Labels

Learn the powerful enterprise adaptable database:

Getting Started With ADABAS & Natural

Wednesday, January 30, 2013

SPSS-Summary Statistics Using Frequencies




Summaries of individual variables provide an important "first look" at your data. Some of the tasks that these summaries help you to complete are listed below.

•  Determining "typical" values of the variables. What values occur most often? What range of values are you likely to see?

• Checking the assumptions for statistical procedures. Do you have enough observations? For each variable, is the observed distribution of values adequate?

•  Checking the quality of the data. Are there missing or mis-entered values? Are there values that should be recoded?

The Frequencies procedure is useful for obtaining summaries of individual variables.
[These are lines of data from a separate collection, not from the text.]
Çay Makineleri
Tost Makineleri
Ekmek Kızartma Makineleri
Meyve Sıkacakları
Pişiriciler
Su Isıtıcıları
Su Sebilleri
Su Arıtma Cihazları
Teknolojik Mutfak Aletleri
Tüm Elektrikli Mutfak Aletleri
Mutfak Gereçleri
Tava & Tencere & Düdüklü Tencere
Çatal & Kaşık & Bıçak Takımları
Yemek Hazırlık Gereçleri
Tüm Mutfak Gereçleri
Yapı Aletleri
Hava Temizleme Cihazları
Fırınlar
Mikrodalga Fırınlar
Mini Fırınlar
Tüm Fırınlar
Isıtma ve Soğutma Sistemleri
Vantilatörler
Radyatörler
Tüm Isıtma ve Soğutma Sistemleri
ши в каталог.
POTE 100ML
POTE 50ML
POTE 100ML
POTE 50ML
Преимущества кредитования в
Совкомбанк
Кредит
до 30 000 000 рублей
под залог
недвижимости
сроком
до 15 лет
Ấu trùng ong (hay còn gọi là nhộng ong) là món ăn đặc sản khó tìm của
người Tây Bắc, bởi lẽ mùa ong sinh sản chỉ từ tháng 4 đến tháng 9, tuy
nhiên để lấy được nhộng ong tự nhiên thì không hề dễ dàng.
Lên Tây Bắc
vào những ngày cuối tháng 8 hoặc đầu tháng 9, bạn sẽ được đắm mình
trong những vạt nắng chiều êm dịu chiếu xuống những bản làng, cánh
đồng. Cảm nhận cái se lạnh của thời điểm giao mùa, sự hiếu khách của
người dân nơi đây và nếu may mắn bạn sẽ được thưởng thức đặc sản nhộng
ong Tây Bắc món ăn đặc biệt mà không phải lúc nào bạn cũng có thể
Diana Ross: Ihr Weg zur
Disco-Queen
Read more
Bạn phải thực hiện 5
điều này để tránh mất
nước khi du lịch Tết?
The following examples show how Frequencies can be used to analyze variables measured at nominal, ordinal, and scale levels.


Using Frequencies to Study Nominal Data
==============================


You manage a team that sells computer hardware to software development companies. At each company, your representatives have a primary contact. You have categorized these contacts by the department of the company in which they work (Development, Computer Services, Finance, Other, Don't Know).

1) Running the Analysis

This information is collected in contacts.sav.
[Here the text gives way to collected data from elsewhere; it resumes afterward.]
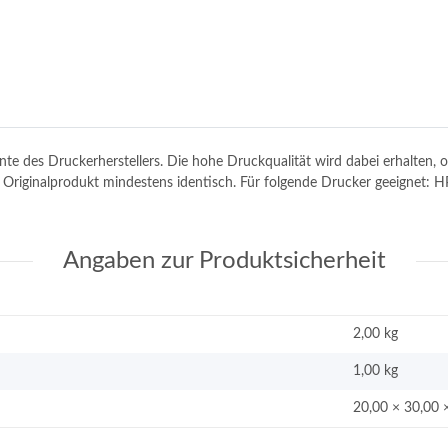
tinte des Druckerherstellers. Die hohe Druckqualität wird dabei erhalten
em Originalprodukt mindestens identisch. Für folgende Drucker geeignet
Angaben zur Produktsicherheit
2,00 kg
1,00
kg
20,00 × 30,00 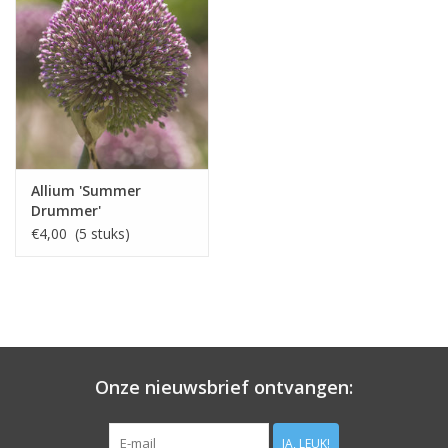
Allium 'Summer
Drummer'
€4,00 (5 stuks)
Onze nieuwsbrief ontvangen:
JA, LEUK!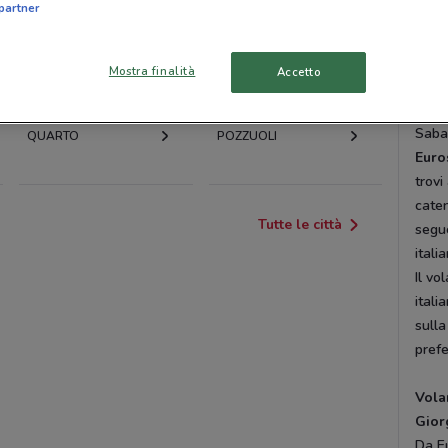
partner
Ercol
POMIGLIANO
AFRAGOLA
Viale
D'ARCO
Via N
Mostra finalità
Accetto
Cena
TORRE ANNUNZIATA
MARIGLIANO
Casor
Sabat
QUARTO
POZZUOLI
Euro
trovi
caten
Tutte le città
segu
itali
Il vo
itali
sulla
prefe
Vola
Gior
Da E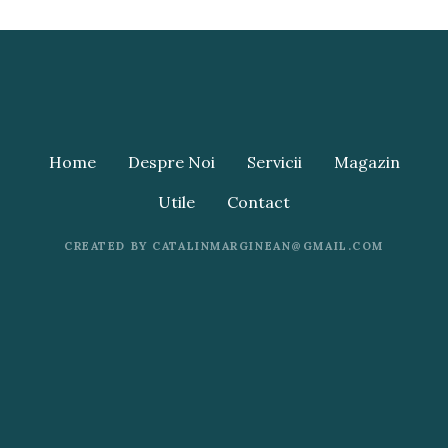
Home
Despre Noi
Servicii
Magazin
Utile
Contact
CREATED BY CATALINMARGINEAN@GMAIL.COM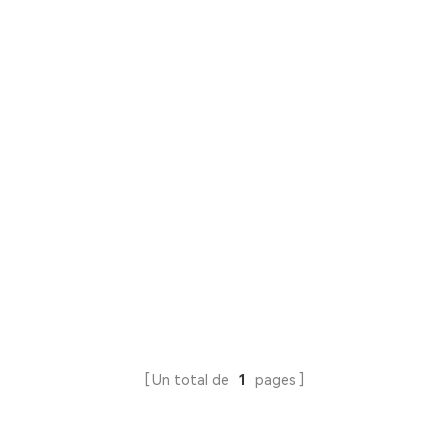
Un total de
1
pages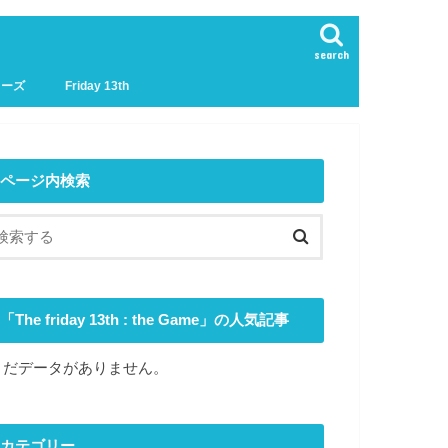
search
リーズ
Friday 13th
ページ内検索
「The friday 13th : the Game」の人気記事
まだデータがありません。
カテゴリー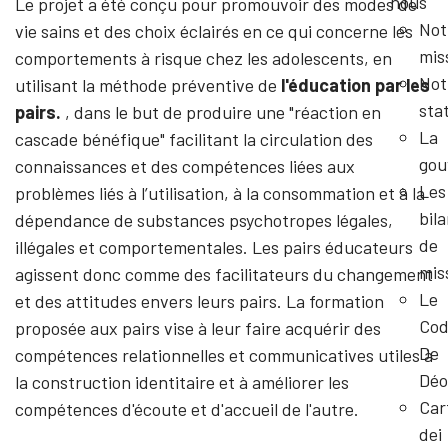
nous
Le projet a été conçu pour promouvoir des modes de
Not
vie sains et des choix éclairés en ce qui concerne les
mis
comportements à risque chez les adolescents, en
Not
utilisant la méthode préventive de
l'éducation par les
sta
pairs.
, dans le but de produire une "réaction en
La
cascade bénéfique" facilitant la circulation des
gou
connaissances et des compétences liées aux
Les
problèmes liés à l’utilisation, à la consommation et à la
bil
dépendance de substances psychotropes légales,
de
illégales et comportementales. Les pairs éducateurs
mis
agissent donc comme des facilitateurs du changement
Le
et des attitudes envers leurs pairs. La formation
Cod
proposée aux pairs vise à leur faire acquérir des
De
compétences relationnelles et communicatives utiles à
Déo
la construction identitaire et à améliorer les
Car
compétences d'écoute et d'accueil de l'autre.
dei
► To run a Frequencies analysis, from the menus choose:
Analyze > Descriptive Statistics > Frequencies...



► Select Department as an analysis variable.
► Click Charts.



► Select Pie charts.
► Click Continue.
► Click OK in the Frequencies dialog box.
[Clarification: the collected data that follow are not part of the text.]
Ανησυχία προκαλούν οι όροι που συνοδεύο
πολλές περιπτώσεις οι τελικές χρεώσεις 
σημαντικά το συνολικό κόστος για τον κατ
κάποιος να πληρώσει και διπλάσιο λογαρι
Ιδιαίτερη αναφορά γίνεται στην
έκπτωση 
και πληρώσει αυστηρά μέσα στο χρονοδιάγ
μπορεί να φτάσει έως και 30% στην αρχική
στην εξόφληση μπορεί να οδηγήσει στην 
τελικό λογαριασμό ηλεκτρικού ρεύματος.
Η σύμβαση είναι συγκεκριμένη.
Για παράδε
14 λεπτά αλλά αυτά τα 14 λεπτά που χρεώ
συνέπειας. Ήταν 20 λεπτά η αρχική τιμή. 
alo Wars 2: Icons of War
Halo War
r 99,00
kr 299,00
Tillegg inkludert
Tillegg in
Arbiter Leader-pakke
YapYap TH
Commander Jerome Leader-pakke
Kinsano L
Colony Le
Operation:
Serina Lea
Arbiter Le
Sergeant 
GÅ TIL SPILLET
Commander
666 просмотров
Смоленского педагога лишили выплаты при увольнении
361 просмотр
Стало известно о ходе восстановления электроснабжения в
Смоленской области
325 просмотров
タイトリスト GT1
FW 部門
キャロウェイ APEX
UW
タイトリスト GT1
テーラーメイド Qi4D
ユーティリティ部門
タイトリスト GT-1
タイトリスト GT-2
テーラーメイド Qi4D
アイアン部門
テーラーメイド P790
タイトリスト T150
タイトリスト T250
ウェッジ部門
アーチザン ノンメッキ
These selections generate the following command syntax:
FREQUENCIES
 VARIABLES=dept
 /PIECHART
 /ORDER=  ANALYSIS .

• The procedure produces a frequency table and pie chart for the variable dept.

2) Pie Chart

A pie chart is a good visual tool for assessing the relative frequencies of each category.




At a glance, you see that the plurality of your contacts work in the computer services departments of their respective companies, followed by those in the financial and development departments.

3) Frequency Table

The frequency table shows the precise frequencies for each category.

The Frequency column reports that 30 of your contacts come from the computer services department.





This is equivalent to 42.9% of the total number of contacts and 48.4% of the contacts whose departments are known.




You can also see that the departmental information is missing for 11.4% of your contacts.





4) Bar Chart

A bar chart, ordered by descending frequencies, quickly helps you to find the mode and also to visually compare the relative frequencies.




► To obtain an ordered bar chart, recall the Frequencies dialog box.
► Click Charts.


► Select Bar charts.
► Click Continue.
► Click Format in the Frequencies dialog box.





► Select Descending counts.
► Click Continue.
► Click OK in the Frequencies dialog box.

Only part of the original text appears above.